Stackless Coroutines in C++ for Games: I Rewrote Our AI System Using Them and Here's What I Learned
Deterministic Flow Control in C++20: Replacing Callback Chains with Stackless Coroutines
Current Situation Analysis
Modern game architectures and simulation engines frequently encounter a structural bottleneck: sequential logic that must pause, wait for external conditions, and resume without blocking the main thread. Traditional implementations force developers into one of two patterns, both carrying significant technical debt.
The first pattern relies on explicit state machines. Every behavior is decomposed into discrete states, transitions are managed via enums, and progress is driven by a central update loop polling conditions. While memory-efficient, this approach fractures execution flow. A single AI sequence like patrol β detect_threat β engage β retreat scatters its logic across state definitions, transition tables, and callback registrations. Debugging requires reconstructing execution paths mentally or through extensive logging, which dramatically increases mean time to resolution (MTTR) for complex behavioral bugs.

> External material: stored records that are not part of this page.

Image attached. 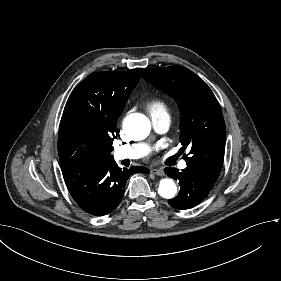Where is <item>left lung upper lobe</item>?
<instances>
[{"label":"left lung upper lobe","mask_w":281,"mask_h":281,"mask_svg":"<svg viewBox=\"0 0 281 281\" xmlns=\"http://www.w3.org/2000/svg\"><path fill=\"white\" fill-rule=\"evenodd\" d=\"M143 78L177 101L181 113L180 142L191 148L189 156H184L187 166L217 180L224 160L226 129L211 89L182 66L143 70Z\"/></svg>","instance_id":"5c2ea615"}]
</instances>
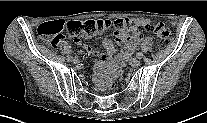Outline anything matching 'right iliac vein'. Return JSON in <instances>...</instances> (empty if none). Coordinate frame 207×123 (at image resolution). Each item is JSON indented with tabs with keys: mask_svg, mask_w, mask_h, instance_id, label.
I'll return each instance as SVG.
<instances>
[{
	"mask_svg": "<svg viewBox=\"0 0 207 123\" xmlns=\"http://www.w3.org/2000/svg\"><path fill=\"white\" fill-rule=\"evenodd\" d=\"M71 62H73L74 64H77L79 61H78L77 58H73V59L71 60Z\"/></svg>",
	"mask_w": 207,
	"mask_h": 123,
	"instance_id": "right-iliac-vein-1",
	"label": "right iliac vein"
}]
</instances>
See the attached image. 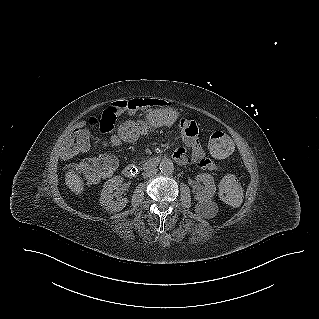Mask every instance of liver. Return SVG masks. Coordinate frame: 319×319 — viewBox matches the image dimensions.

The second pattern uses callback chains or event-driven architectures. Each step registers a continuation function that fires when a condition is met. This improves readability slightly but introduces severe maintainability issues. Context must be manually threaded through lambda captures or external structs. Error handling becomes fragmented, and stack traces lose their linear relationship to source code. In production environments with hundreds of concurrent entities, callback networks become impossible to trace deterministically.
Many teams attempt to solve this with stackful coroutines (fibers). Fibers provide native call stacks, preserving local variables and call frames across suspension points. However, they require substantial memory reservations. A safe minimum of 64KB per fiber is standard to prevent stack overflows during deep utility calls. When scaling to hundreds of concurrent entities, memory consumption quickly exceeds budgets on constrained platforms. The resulting need for fiber pooling and recycling reintroduces the complexity developers were trying to eliminate.
C++20 stackless coroutines resolve this architectural tension. The compiler mechanically transforms coroutine functions into heap-allocated state machines. Only variables that survive suspension are stored in a coroutine frame, typically consuming 200β500 bytes per task. Execution remains linear in source code, suspension points are explicit, and memory overhead scales predictably. The trade-off is a steeper initial learning curve around promise types, awaitable interfaces, and compiler-specific behavior. Understanding these mechanics is essential before deploying coroutines in performance-critical systems.
WOW Moment: Key Findings
The architectural shift from callback/state-machine patterns to stackless coroutines yields measurable improvements in memory efficiency, debugging velocity, and platform scalability. The following comparison isolates the critical metrics observed when migrating concurrent behavioral systems.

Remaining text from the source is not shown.